Moreover, NIST defines Intrusion prevention system (IPS) as the process of performing intrusion detection and attempting to stop detected possible incidents, which means IPS is active IDS which performs all IDS activity and try to stop intrusions, in this paper IDPS short will be interchangeable with the shorts IDS and IPS. IDPS methodologies used by IDPSs can be categorized into: • Misuse-based, (also denoted as signature-based) search for predefined patterns, or signatures, within the captured data. This methodology is very effective in detecting predefined threats and have small number of false positive alert, but this methodology has no ability to detect new threats or undefined one. • Anomaly-based, in this methodology, normal behavior of the target system defined, and generate anomaly alert whenever any deviation is detected, usually anomaly-based IDSP suffer from high number of false positive alert. • Strict Anomaly Detection, Sasha and Beetle firstly introduce Strict Anomaly Detection in 2000 [14], its attack detection methodology which detect any violation of system rules, “not use” is alternative name for it, the best use of strict anomaly detection in environments where legmate activities is well define[15 FSM].

2 Related Work NDP is stateless and lack of authentication which expose it to attacks [16-19], even the original design include IPsec within IPv6 to secure it, however IPsec needs manual configuration which make it limited to small network with known hosts[20]. Solutions proposed to overcome NDP limitation due the lack of authentication can be divided according to main purpose: securing NDP and monitoring NDP which are IDPS, for securing NDP, most common solutions made changes on the original design of the protocol which increase the complexity of the protocol. On the other hand, IDPS solutions intend to monitor the NDP without any modification to original design of the protocol, these approaches detects any violation of predefined normal behavior of the protocol, alert system administrators and try to stop intruders. SEND [21] and Cryptographically Generated Address CGAs [22] are examples of securing NDP, these solutions are the best choice for securing IPv6 networks where is IPsec found to be an impractical choice. However, SEND and CGA has not been widely implemented or deployed due to high complexity and issues reportedly holding back some vendors are intellectual property claims and licensing terms CGAs [20]. Another example, [23] proposed the use of digital signature to secure IPv6 neighbor discovery protocol which has less complexly than CGA, however, the proposed solution cannot detect DAD and NUD attacks. [24] Propose highly randomized technique for address generation that safeguards node’s privacy and asserts address uniqueness on the link. The main limitation of solution proposed to secure NDP is the overhead the complexity increasing of the protocol, by adding extra functions, as compared with IDPS solutions which didn’t change or increase the complexity of NDP, the main role

of these solutions is to alert system administrator of any violation of NDP normal behavioral. There is two types of monitoring solutions: passive and active mechanism which generate extra packets for additional analysis. NDPmon [25] is example of passive mechanism which tracks changes in MAC-IP pairings; any changes triggers alerts to system administrator. The main drawback is, training face must be free of any compromised node, otherwise the whole detection processes fails. Another example, [15] built a finite state machine that model the normal behavioral of NDP, and use Strict Anomaly Detection to detect any violation. On the other hand, active mechanism [26, 27] uses probe packets for additional observations. [28] Uses Multicast Listener Discovery (MLD) probing to reduce the traffic, while [29] propose a host-based IDPS which verified any changes made on its neighbor cache by sending NS probes. Main limitation of active technique is the generated over head traffic which can used by the attacks to perform DoS attacks by flooding the nodes with fake MAC-IP address pairs.

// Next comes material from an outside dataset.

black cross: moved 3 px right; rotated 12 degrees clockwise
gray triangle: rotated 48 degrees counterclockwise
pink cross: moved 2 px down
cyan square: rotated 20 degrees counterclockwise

3 DATASET Datasets are essential part for evaluation and testing the machine learning solutions, in order to use machine learning technique to detect NDP anomalies, NDP dataset must successfully capture the normal behavioral, failing in capturing normal behavior of the protocol affects the machine learning technique accuracy. The most common benchmark datasets lack of IPv6 data flow, which make them useless to detect NDP flooding attack, [30] dataset is selected in testing and evaluations, it successfully captures the normal behavioral of NDP, and capture RA and NS flooding attacks which make it good choice to select. Table 1 summarizes the summation of captured packets inside the dataset. Table 1. Captured packets summarisation and duration NDP Dataset.

3.1

Class

Duration

Packets

RS

RA

NS

NA

RD

IP

MAC

Normal Flood_RA Flood_NS

24 H 25 second 23 Second

2991 79771 101759

13 0 0

460 45678 0

1159 34093 89279

1070 0 12373

289 0 107

13 45691 89292

7 45685 89286

Features selection and generation

Feature(attributes) selection is very important in learning method, removing redundant and unusual features increase the detection accuracy and minimize the time needed for training, therefore, NDP message features are selected, other features are ignored, for more information about feature selection please refer to [31]. On the other hand, features extraction is one of the major challenges in pattern recognition, features extraction intends to create more informative and non-redundant new features in order to reduce the cost of computation and improve the classifier efficiency. Fig.1 illustrate the process of generating the new features, the output of this process generates eight new features from the dataset:







• • • • •

Duration is the time in seconds for counting NDP messages, number of MAC addresses and number of IP addresses, used to generate these messages. In this paper 3 second was chosen as the duration time for counting the packets, however, 3 second is long time for flooding attacks, therefore, if the number of counted type packets over the threshold the new duration become 0.1 second as shown in Fig. 1. Number of MAC address is the incremental count of MAC address in the network, this feature very useful in detecting spoofing MAC addresses, because some attacks violate the system polices not NDP, such as the number of MAC addresses connected to specific ports. Number of IPs is the incremental count of IP addresses, this feature unlike number of MAC addresses because IPv6 permits to have more than one IP address for each MAC address, hence the attacker can generates fake NDP messages using different IP address using legitimate MAC address, this situation can happen when there physical security on switch ports. Number of RS messages is the counted number of RS messages within duration time; Table 2 shows the maximum permitted number RS in seconds. Number of RA messages is the counted number of RA messages within duration time; Table 2 shows the maximum permitted number RA in seconds. Number of NS messages is the counted number of NS messages within duration time; Table 2 shows the maximum permitted number NS in seconds. Number of NA messages is the counted number of NA messages within duration time,Table 2 shows the maximum permitted number NA in seconds. Number of redirect messages is the counted number of redirect messages within duration.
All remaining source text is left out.